* WORK INSTRUCTIONS
From top to bottom, return the listing exactly as it appears, omitting its images.
※ ※ ※
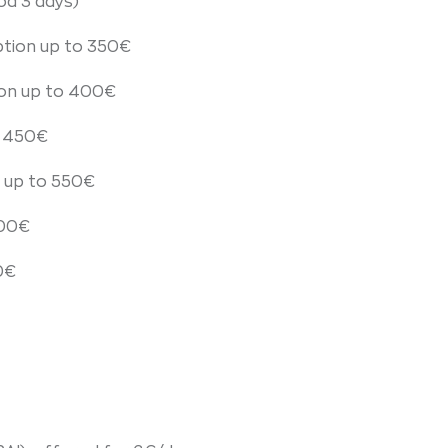
od 3 days)
tion up to 350€
ion up to 400€
o 450€
 up to 550€
600€
0€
※ ※ ※
* EXERCISE SOLUTION
od 3 days)
tion up to 350€
ion up to 400€
o 450€
 up to 550€
600€
0€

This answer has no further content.